薄薄一张纸,印着几行宋体字。末尾的数额,比四年前我刚入职时还低了一截。
冯岩把我叫进人事部时,特意泡了杯茶。茶叶梗在杯底竖着,他说这叫“好运来”。
“子墨啊,公司最近困难,你也知道。”他搓着手,语气诚恳得像在谈论天气,“市场不好做,好几个项目都黄了。管理层从上到下都在降薪,马总自己降得最多。”
我盯着那杯茶,没喝。
“理解。”我说。
“就是嘛,共渡时艰。
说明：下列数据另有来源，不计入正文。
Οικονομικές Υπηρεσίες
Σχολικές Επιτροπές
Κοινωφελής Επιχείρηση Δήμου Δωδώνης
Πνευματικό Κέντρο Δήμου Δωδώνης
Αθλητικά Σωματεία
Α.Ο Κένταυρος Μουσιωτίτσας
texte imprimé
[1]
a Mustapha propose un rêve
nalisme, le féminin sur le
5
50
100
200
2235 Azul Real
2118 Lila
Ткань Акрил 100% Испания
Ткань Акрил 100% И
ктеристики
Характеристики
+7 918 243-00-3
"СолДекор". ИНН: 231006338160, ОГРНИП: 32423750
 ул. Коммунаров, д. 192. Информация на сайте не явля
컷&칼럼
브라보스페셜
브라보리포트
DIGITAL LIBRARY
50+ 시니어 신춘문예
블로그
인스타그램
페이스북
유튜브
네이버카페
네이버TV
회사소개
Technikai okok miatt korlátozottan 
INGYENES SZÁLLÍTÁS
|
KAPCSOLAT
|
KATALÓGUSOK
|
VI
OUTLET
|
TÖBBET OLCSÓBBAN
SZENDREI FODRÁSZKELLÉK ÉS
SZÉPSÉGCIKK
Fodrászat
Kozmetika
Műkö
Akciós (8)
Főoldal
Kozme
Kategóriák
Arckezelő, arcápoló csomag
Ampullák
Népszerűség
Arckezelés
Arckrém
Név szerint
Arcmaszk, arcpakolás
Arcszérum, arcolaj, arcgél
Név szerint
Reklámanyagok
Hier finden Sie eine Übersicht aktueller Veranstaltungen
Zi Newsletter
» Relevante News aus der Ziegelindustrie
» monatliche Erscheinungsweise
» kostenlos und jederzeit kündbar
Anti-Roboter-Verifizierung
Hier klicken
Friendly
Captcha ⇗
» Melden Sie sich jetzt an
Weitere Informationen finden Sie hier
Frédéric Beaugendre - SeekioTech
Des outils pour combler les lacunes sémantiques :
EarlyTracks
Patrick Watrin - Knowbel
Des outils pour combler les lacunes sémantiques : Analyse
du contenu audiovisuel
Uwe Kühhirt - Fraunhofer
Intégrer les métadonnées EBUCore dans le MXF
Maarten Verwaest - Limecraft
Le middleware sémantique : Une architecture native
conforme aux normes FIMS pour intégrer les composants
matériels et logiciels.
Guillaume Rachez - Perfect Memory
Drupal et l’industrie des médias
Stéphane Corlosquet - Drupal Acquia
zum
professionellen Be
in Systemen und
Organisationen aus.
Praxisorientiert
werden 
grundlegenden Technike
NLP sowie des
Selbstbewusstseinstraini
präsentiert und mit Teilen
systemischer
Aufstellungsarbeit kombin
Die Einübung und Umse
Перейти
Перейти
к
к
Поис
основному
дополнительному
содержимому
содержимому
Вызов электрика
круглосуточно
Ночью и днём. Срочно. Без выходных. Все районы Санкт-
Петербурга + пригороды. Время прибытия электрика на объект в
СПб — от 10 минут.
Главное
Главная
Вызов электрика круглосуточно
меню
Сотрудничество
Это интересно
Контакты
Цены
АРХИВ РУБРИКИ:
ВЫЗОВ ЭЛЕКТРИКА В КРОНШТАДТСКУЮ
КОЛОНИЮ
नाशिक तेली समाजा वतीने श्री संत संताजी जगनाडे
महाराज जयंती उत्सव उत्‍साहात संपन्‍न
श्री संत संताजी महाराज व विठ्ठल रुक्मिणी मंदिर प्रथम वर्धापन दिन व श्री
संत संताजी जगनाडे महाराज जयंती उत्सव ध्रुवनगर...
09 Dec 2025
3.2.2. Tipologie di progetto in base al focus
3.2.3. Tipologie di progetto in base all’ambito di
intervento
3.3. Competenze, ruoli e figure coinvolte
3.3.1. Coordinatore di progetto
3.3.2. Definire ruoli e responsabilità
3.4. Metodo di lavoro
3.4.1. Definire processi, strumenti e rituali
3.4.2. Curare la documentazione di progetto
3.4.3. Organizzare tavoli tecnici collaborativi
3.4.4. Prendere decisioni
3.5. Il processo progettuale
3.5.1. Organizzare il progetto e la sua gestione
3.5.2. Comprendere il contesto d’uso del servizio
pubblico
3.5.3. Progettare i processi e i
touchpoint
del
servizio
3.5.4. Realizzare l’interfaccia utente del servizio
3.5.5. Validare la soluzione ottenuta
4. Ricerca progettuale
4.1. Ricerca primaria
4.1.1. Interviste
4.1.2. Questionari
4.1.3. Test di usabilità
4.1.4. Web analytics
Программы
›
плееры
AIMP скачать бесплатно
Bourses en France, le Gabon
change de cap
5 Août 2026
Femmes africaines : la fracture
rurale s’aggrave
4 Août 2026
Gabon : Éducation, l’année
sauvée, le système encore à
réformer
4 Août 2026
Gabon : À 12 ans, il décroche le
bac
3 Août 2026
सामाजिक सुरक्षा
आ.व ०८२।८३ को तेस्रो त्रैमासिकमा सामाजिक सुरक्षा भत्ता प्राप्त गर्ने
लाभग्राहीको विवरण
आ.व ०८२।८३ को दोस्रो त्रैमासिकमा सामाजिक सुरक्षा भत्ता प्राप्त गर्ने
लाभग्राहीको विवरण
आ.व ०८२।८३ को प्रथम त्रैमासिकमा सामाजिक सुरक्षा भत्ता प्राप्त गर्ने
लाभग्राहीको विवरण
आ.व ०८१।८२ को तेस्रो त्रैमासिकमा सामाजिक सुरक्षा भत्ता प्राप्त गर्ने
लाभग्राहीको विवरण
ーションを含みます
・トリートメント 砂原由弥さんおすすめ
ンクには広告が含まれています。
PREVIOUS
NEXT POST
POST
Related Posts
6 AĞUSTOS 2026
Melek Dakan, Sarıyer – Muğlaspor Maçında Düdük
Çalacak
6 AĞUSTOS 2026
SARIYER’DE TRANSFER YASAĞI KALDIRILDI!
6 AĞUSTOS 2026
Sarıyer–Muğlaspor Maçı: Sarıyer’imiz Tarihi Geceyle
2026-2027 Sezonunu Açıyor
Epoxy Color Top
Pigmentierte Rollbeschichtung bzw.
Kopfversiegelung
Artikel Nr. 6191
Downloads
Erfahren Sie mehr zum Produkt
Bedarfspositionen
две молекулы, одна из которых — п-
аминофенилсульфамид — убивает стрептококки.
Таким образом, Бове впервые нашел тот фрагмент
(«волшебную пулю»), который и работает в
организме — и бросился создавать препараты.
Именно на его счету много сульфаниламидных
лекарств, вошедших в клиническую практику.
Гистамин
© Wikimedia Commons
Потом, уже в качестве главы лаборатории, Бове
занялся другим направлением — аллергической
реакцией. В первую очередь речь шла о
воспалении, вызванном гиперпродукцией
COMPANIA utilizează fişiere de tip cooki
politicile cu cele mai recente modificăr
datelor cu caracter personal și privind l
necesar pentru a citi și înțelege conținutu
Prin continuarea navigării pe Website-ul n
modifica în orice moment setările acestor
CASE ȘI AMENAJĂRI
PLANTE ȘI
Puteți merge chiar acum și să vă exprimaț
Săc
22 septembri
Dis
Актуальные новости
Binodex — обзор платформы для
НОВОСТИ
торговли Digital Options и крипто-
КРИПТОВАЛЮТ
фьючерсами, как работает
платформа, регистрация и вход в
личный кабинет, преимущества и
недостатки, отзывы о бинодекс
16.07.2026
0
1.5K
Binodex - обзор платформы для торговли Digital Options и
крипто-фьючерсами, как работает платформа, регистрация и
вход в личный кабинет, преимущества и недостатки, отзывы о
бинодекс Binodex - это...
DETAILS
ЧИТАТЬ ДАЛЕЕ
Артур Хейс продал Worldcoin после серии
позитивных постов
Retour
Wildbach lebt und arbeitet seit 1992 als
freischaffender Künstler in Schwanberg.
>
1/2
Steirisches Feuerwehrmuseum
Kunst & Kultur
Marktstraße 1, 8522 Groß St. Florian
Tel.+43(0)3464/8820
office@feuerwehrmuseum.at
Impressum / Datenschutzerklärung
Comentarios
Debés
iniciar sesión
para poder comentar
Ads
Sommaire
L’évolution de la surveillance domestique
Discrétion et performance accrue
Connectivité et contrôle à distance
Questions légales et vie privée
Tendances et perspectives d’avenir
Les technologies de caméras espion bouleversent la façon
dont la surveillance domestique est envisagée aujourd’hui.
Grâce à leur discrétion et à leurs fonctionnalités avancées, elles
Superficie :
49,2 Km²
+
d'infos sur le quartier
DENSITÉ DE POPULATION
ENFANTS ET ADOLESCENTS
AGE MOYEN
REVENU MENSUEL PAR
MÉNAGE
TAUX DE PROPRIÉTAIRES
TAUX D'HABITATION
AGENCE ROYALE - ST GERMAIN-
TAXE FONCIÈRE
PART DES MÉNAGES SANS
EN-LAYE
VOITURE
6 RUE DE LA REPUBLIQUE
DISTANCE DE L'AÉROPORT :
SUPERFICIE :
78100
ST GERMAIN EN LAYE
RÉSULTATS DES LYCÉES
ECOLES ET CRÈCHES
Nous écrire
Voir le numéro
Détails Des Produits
”冯岩笑起来,眼角堆起细密的褶子,“你是老员工了,公司不会亏待你。等这阵子过去,该补的都会补回来。”
这话我听了五遍。
第一次降薪时,他说“暂时调整”。第二次,他说“战略性收缩”。第三次,他说“行业周期”。第四次,他说“优化成本结构”。
这是第五次。他用的是“共渡时艰”。
从人事部出来,走廊里空荡荡的。大部分同事已经下班,只有几间办公室还亮着灯。
我回到自己的工位,把那张通知对折,再对折,塞进钱包最里层的夹层。
钱包里还有前四张。按时间顺序排着,像一套逐渐贬值的纪念券。
手机震了一下。林语兰发来消息:“晚上想吃什么?我买了排骨。”
我回:“随便。”
她又发:“又挨批了?”
我没再回。把手机屏幕扣在桌上。
窗外天色已经暗透,玻璃映出办公室里苍白的灯光和我自己的脸。二十八岁,眼角还没什么皱纹,但眼神里的东西,已经和四年前不一样了。
四年前刚入职时,马长荣亲自面试的我。
那时他还没这么胖,头发也没白这么多。他拍着我的肩膀说:“小徐,好好干,公司不会亏待年轻人。”
头两年,我信了。
每天最早到,最晚走。
经手的项目从没出过差错,客户满意度报表上,我的名字总排在前头。
年终奖拿过两次,数额不算惊人,但足以让我觉得付出有回报。
变化是从第三年开始的。
先是部门经理调走,空降了一个马总的远房侄子。接着我手里的核心项目被慢慢剥离,分给了几个新人。年底考评,我的分数莫名掉到中游。
冯岩找我谈话,说有人反映我“缺乏团队协作精神”。
我问他具体是谁反映的,他说不方便透露。
那是我第一次降薪。百分之十。
我没争辩。那时还觉得,也许真是自己哪里做得不够好。
现在想来,天真得可笑。
抽屉里还放着一份合同,下个月底到期。这五年里,公司从未主动提过续约,都是拖到最后几天,才由冯岩拿着新合同来找我签。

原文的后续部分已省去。